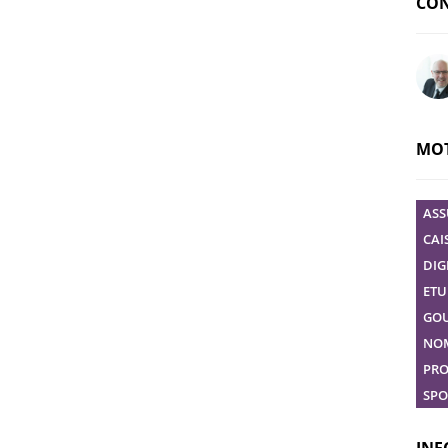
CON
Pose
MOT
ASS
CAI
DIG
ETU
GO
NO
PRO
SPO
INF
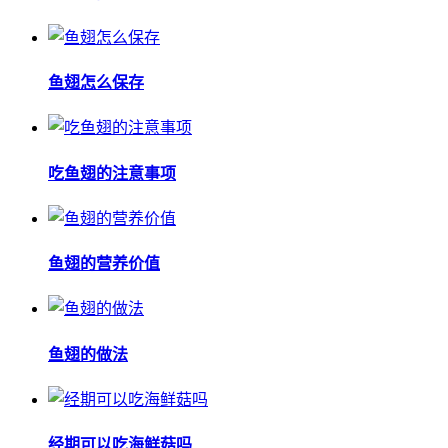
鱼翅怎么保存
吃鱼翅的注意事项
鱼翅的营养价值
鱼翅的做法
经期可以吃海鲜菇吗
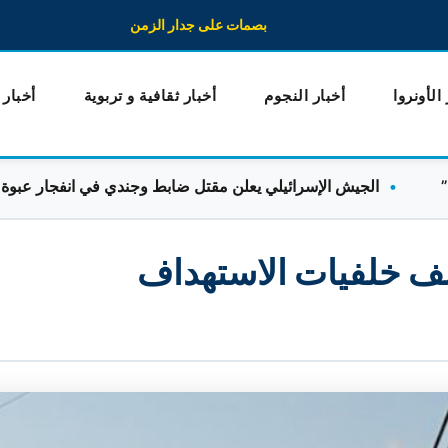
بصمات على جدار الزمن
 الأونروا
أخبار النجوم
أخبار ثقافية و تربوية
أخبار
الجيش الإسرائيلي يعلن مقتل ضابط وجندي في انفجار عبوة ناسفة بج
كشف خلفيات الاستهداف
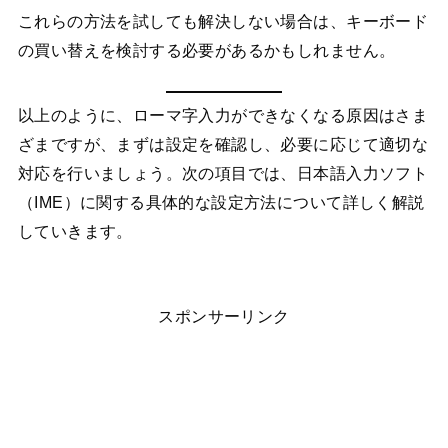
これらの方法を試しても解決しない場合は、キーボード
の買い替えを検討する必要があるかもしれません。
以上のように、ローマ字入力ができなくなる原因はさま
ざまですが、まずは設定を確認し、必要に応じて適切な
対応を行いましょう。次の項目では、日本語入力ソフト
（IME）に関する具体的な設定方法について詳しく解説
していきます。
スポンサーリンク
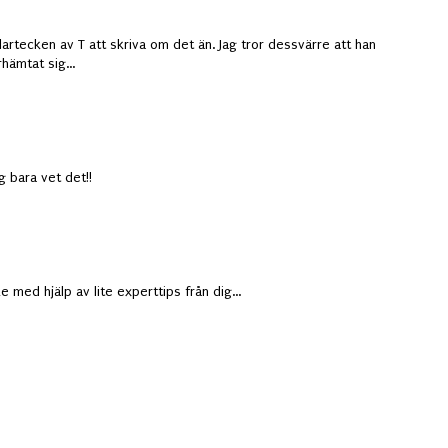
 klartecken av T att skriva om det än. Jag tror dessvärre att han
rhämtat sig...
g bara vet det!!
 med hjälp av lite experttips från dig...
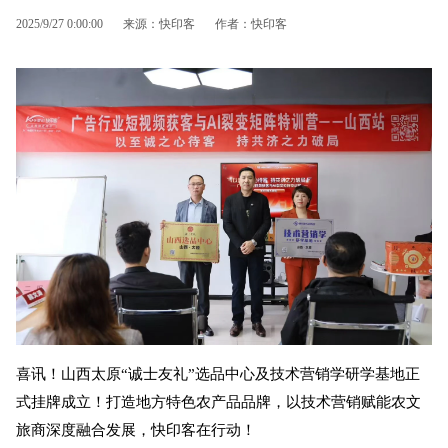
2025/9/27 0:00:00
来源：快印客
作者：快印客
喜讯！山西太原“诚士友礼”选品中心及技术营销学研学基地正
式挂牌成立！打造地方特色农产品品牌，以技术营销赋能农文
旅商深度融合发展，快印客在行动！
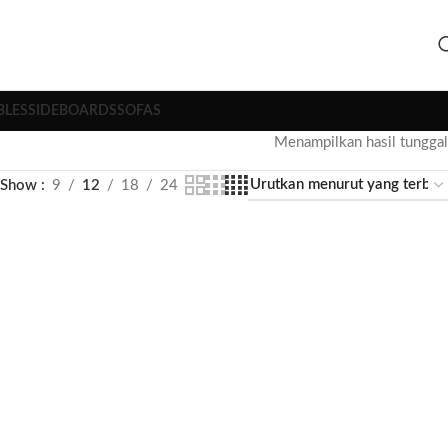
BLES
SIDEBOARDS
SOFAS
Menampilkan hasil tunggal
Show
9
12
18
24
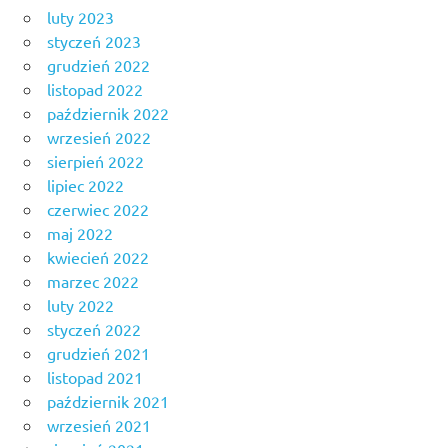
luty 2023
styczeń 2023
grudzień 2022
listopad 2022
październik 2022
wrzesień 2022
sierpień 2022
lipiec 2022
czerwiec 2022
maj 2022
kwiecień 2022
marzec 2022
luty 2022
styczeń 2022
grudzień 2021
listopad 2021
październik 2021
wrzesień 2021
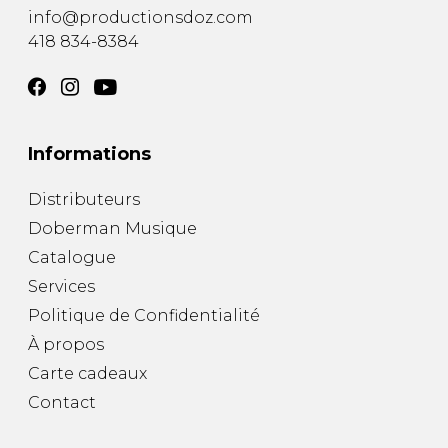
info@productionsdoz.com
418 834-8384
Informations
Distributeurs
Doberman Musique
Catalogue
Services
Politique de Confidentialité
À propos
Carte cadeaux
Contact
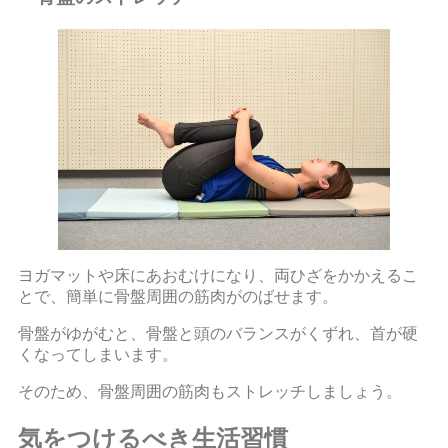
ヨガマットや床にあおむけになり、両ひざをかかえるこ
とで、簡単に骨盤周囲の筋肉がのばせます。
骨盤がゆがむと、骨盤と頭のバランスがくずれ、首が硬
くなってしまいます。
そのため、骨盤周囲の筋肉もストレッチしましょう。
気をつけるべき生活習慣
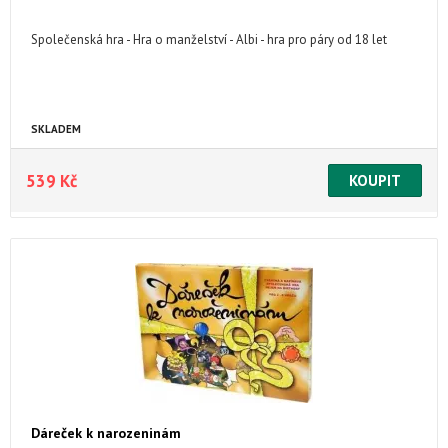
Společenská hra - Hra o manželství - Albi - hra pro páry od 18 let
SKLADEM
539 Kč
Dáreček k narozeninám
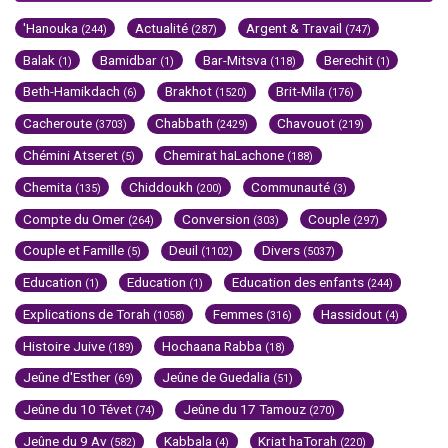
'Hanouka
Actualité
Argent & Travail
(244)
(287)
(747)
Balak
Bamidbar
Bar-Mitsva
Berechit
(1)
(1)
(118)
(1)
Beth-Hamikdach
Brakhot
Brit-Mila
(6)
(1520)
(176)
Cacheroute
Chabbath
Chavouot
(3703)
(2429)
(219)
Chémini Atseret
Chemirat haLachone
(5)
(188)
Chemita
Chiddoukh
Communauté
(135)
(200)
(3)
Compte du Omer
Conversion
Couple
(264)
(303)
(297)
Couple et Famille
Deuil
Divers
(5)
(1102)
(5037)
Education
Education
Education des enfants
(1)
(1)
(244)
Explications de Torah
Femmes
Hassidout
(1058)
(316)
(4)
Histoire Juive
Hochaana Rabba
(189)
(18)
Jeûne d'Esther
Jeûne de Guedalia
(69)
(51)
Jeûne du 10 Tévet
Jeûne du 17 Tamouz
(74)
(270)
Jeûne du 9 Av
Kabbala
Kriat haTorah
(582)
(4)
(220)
────────────────────────────────────────
Leave the images aside and transcribe all entries exactly.

» **Task response**:
CON
Pose
MOT
ASS
CAI
DIG
ETU
GO
NO
PRO
SPO
INF
鱼翅怎么保存
吃鱼翅的注意事项
鱼翅的营养价值
鱼翅的做法
经期可以吃海鲜菇吗
بصمات على جدار الزمن
 الأونروا
أخبار النجوم
أخبار ثقافية و تربوية
أخبار
الجيش الإسرائيلي يعلن مقتل ضابط وجندي في انفجار عبوة ناسفة بج
كشف خلفيات الاستهداف
これらの方法を試しても解決しない場合は、キーボード
の買い替えを検討する必要があるかもしれません。
以上のように、ローマ字入力ができなくなる原因はさま
ざまですが、まずは設定を確認し、必要に応じて適切な
対応を行いましょう。次の項目では、日本語入力ソフト
（IME）に関する具体的な設定方法について詳しく解説
していきます。
スポンサーリンク
 klartecken av T att skriva om det än. Jag tror dessvärre att han
rhämtat sig...
g bara vet det!!
 med hjälp av lite experttips från dig...
2025/9/27 0:00:00
来源：快印客
作者：快印客
喜讯！山西太原“诚士友礼”选品中心及技术营销学研学基地正
式挂牌成立！打造地方特色农产品品牌，以技术营销赋能农文
旅商深度融合发展，快印客在行动！
BLES
SIDEBOARDS
SOFAS
Menampilkan hasil tunggal
Show
9
12
18
24
luty 2023
styczeń 2023
grudzień 2022
listopad 2022
październik 2022
wrzesień 2022
sierpień 2022
lipiec 2022
czerwiec 2022
maj 2022
kwiecień 2022
marzec 2022
luty 2022
styczeń 2022
grudzień 2021
listopad 2021
październik 2021
wrzesień 2021
info@productionsdoz.com
418 834-8384
Informations
Distributeurs
Doberman Musique
Catalogue
Services
Politique de Confidentialité
À propos
Carte cadeaux
Contact
ヨガマットや床にあおむけになり、両ひざをかかえるこ
とで、簡単に骨盤周囲の筋肉がのばせます。
骨盤がゆがむと、骨盤と頭のバランスがくずれ、首が硬
くなってしまいます。
そのため、骨盤周囲の筋肉もストレッチしましょう。
気をつけるべき生活習慣
Společenská hra - Hra o manželství - Albi - hra pro páry od 18 let
SKLADEM
539 Kč
Dáreček k narozeninám
'Hanouka
Actualité
Argent & Travail
(244)
(287)
(747)
Balak
Bamidbar
Bar-Mitsva
Berechit
(1)
(1)
(118)
(1)
Beth-Hamikdach
Brakhot
Brit-Mila
(6)
(1520)
(176)
Cacheroute
Chabbath
Chavouot
(3703)
(2429)
(219)
Chémini Atseret
Chemirat haLachone
(5)
(188)
Chemita
Chiddoukh
Communauté
(135)
(200)
(3)
Compte du Omer
Conversion
Couple
(264)
(303)
(297)
Couple et Famille
Deuil
Divers
(5)
(1102)
(5037)
Education
Education
Education des enfants
(1)
(1)
(244)
Explications de Torah
Femmes
Hassidout
(1058)
(316)
(4)
Histoire Juive
Hochaana Rabba
(189)
(18)
Jeûne d'Esther
Jeûne de Guedalia
(69)
(51)
Jeûne du 10 Tévet
Jeûne du 17 Tamouz
(74)
(270)
Jeûne du 9 Av
Kabbala
Kriat haTorah
(582)
(4)
(220)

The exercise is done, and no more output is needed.